▶ **Records to process**
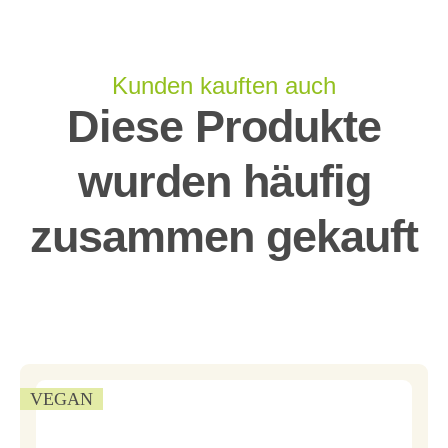
Kunden kauften auch
Diese Produkte
wurden häufig
zusammen gekauft
VEGAN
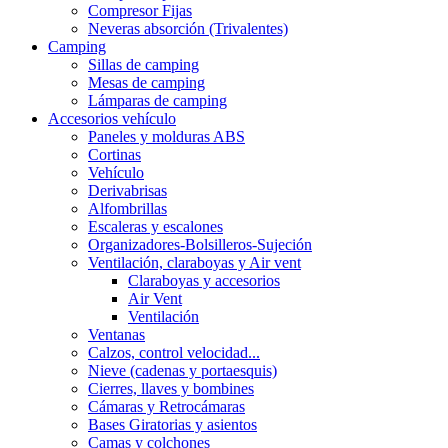
Compresor Fijas
Neveras absorción (Trivalentes)
Camping
Sillas de camping
Mesas de camping
Lámparas de camping
Accesorios vehículo
Paneles y molduras ABS
Cortinas
Vehículo
Derivabrisas
Alfombrillas
Escaleras y escalones
Organizadores-Bolsilleros-Sujeción
Ventilación, claraboyas y Air vent
Claraboyas y accesorios
Air Vent
Ventilación
Ventanas
Calzos, control velocidad...
Nieve (cadenas y portaesquis)
Cierres, llaves y bombines
Cámaras y Retrocámaras
Bases Giratorias y asientos
Camas y colchones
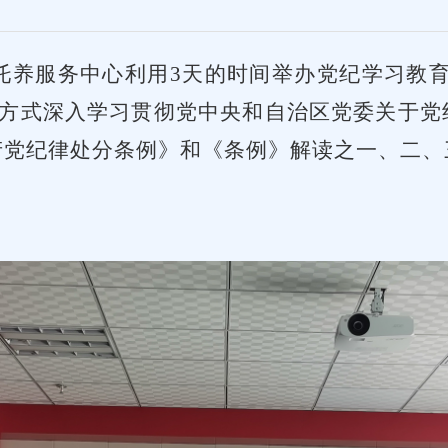
托养服务中心利用3天的时间举办党纪学习教育
的方式深入学习贯彻党中央和自治区党委关于
产党纪律处分条例》和
《条例》解读之一、二、
。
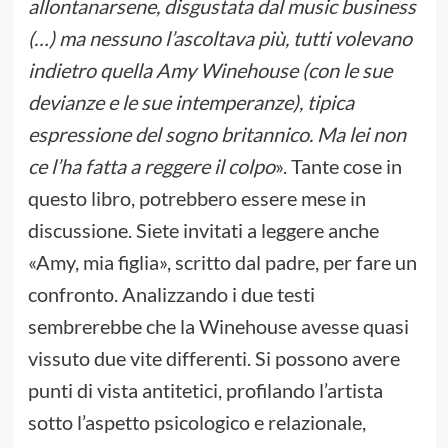
allontanarsene, disgustata dal music business
(…) ma nessuno l’ascoltava più, tutti volevano
indietro quella Amy Winehouse (con le sue
devianze e le sue intemperanze), tipica
espressione del sogno britannico. Ma lei non
ce l’ha fatta a reggere il colpo
». Tante cose in
questo libro, potrebbero essere mese in
discussione. Siete invitati a leggere anche
«Amy, mia figlia», scritto dal padre, per fare un
confronto. Analizzando i due testi
sembrerebbe che la Winehouse avesse quasi
vissuto due vite differenti. Si possono avere
punti di vista antitetici, profilando l’artista
sotto l’aspetto psicologico e relazionale,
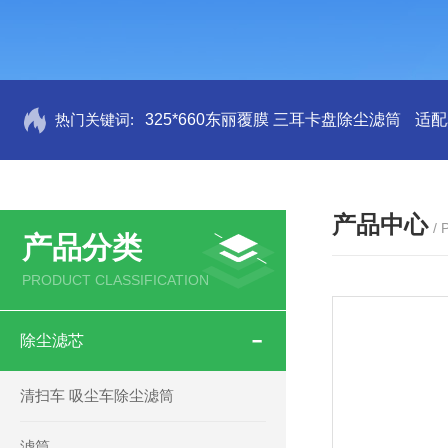
热门关键词:
325*660东丽覆膜 三耳卡盘除尘滤筒
适配
产品中心
/
产品分类
PRODUCT CLASSIFICATION
除尘滤芯
清扫车 吸尘车除尘滤筒
滤筒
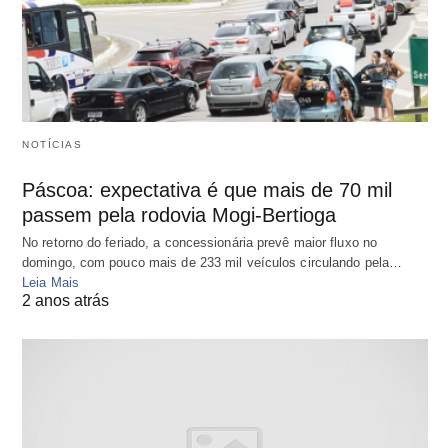
NOTÍCIAS
Páscoa: expectativa é que mais de 70 mil
passem pela rodovia Mogi-Bertioga
No retorno do feriado, a concessionária prevê maior fluxo no
domingo, com pouco mais de 233 mil veículos circulando pela…
Leia Mais
2 anos atrás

▶ **To do**
Determine how many lines in the listing above hold the word "pela", answering with the number only.

▶ **Result**
2